神田有士作曲、2AAの『Detect』。エンディングで流れます。

傭兵となってメカを駆るアーマードコアシリーズのうち、2の世界観やシステムを受け継いだ続編として登場した本作。前作の5年後を舞台に、政府と企業体への不満がくすぶる地下都市による小規模な武装蜂起が相次ぐなか、一傭兵として各地の任務に応じることになる。物語の骨子や個々の任務内容こそ存在するが、追うべきメインストーリーはなく、これといったチュートリアルもなく、全100ミッションを黙々とこなしていく。護衛、殲滅、救出、対AC戦など、ミッションごとに多彩なシチュエーションが用意されているほか、画面分割で二人で挑むVSミッションや、シリーズ初となるオンライン対戦(双方の環境で対応モデムを準備して回線を繋げる方式で、通話料が発生する)が実装されている。仮に任務に失敗しても経費が差し引かれたり依頼が消滅したりといったデメリットが課されない点が特徴で、状況や好みにあわせて機体をカスタマイズして快適に試行錯誤することができる。傭兵稼業にどっぷり浸からせてくれる、非常に噛み応えのある仕上がりとなっている。
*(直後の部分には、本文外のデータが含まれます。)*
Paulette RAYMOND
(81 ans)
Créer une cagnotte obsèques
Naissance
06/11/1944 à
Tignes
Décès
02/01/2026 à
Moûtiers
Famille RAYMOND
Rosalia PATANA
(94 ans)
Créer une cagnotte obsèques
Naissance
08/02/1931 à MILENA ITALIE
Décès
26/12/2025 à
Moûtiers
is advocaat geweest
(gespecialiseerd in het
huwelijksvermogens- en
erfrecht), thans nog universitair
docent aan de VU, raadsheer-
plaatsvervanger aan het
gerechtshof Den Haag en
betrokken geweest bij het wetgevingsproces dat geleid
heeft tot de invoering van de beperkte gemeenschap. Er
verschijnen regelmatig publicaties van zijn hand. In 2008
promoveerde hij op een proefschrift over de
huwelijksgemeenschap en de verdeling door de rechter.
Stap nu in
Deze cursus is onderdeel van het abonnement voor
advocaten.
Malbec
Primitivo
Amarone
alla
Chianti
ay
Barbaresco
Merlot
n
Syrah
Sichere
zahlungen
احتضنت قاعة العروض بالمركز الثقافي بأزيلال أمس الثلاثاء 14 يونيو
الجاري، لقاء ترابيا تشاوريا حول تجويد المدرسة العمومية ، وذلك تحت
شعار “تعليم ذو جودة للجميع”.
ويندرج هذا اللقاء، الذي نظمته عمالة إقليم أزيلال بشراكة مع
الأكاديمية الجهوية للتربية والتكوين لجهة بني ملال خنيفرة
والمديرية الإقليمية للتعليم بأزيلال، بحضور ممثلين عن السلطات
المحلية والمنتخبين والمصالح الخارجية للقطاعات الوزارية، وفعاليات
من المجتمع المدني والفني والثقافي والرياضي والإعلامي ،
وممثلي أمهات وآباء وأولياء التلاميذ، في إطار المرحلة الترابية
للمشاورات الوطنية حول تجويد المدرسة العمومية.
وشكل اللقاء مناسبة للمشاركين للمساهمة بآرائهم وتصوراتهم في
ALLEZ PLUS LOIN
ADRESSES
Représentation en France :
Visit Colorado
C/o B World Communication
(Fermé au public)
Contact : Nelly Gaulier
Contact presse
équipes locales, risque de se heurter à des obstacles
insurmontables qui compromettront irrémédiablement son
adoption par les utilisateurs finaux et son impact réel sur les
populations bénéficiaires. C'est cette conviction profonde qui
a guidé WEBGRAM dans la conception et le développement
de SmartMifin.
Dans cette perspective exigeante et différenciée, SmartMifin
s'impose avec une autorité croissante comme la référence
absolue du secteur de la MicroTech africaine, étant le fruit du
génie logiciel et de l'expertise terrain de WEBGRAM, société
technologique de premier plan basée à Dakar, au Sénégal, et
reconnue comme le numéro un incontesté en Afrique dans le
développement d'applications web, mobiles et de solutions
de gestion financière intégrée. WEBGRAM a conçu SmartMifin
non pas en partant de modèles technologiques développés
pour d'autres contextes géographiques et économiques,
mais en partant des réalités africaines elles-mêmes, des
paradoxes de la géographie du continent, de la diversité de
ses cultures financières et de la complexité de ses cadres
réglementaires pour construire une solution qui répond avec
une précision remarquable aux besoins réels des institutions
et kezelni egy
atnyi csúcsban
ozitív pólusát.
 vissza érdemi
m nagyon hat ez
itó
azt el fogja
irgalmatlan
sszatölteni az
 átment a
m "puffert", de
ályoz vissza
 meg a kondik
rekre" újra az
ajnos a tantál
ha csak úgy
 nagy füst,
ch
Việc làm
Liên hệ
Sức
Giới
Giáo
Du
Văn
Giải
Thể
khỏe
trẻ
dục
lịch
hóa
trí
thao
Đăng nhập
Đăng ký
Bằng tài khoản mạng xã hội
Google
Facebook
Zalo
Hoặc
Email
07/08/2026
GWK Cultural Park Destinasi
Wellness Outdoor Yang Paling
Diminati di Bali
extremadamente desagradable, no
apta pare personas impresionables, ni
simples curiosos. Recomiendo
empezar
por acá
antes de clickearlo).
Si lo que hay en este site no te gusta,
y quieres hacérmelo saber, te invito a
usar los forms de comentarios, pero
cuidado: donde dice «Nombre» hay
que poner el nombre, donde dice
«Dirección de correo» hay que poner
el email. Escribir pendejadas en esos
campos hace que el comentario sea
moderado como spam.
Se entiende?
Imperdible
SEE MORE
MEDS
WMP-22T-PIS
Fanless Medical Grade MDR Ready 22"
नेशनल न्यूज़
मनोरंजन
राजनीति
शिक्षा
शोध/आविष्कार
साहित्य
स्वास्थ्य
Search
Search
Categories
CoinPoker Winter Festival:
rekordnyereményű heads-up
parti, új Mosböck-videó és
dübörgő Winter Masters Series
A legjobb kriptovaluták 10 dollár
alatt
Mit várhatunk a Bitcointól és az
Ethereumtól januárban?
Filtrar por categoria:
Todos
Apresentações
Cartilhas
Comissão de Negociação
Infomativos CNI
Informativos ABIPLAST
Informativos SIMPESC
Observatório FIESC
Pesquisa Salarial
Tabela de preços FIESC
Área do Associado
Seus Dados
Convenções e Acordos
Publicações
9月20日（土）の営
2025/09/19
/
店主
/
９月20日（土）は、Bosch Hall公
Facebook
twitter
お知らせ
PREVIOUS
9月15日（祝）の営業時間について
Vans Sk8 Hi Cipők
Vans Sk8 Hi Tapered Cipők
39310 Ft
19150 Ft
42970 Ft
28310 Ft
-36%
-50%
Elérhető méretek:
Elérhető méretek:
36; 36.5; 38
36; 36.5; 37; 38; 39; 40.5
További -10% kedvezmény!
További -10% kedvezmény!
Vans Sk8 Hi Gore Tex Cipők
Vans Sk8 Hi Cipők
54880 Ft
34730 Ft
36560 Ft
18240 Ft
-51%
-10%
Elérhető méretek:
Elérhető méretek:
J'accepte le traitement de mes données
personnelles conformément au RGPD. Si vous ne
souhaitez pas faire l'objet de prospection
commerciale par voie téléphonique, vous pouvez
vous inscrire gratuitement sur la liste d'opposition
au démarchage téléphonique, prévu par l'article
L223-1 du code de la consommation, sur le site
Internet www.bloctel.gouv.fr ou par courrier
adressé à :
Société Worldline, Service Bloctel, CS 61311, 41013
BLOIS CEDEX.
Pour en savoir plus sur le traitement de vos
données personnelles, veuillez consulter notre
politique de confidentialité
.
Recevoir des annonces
本作の音楽を担当するのは神田有士氏、齋藤司氏、瀬川圭一郎氏、Ikuya Ichinohe氏(情報がすくないため、漢字表記は不明)。いずれも当時フロムに所属していたか、現在も所属している作曲家である。四名とも前作から続投でサウンドを手がけている一方で、前作に携わっていた星野康太氏とMijk van Dijk氏は不参加である。本作ではテクノやインダストリアル系の淡々とした曲調を中心に取り揃えられている。また、一部歴代キャラが出演を果たすミッションが存在することなどから、過去作から流用されている楽曲も含まれる。サウンドトラックは長らく未発売だったが、20周年記念にシリーズ楽曲を網羅したCDコレクションが登場し、DISC4に本作の楽曲が収録されている。

エンディングで流れるのがこの曲である。最終ミッション「軌道エレベータ解放」をはじめとする複数の任務で流れる『Detect type0』の差分で、核となるフレーズは共通している。全体的にシンセパッドが目立つ『type 0』と比べて、こちらは浮遊感を維持しつつ、よりベースラインを強調して濃密な印象を強めている。隙のない骨太なリズムで徹頭徹尾ソリッドな響きを帯びている一方で、28~34秒や42~43秒、1分37~38秒などでたびたび神秘的な間を入れることで、息を奪われるようなメリハリを生み出している。ノイジーだが不思議と落ち着くような、恍惚な聴き心地をもたらす一曲である。

聴いているとゾーンに入るような感じがします。すごく良いですね。『Detect type0』もあわせてどうぞ。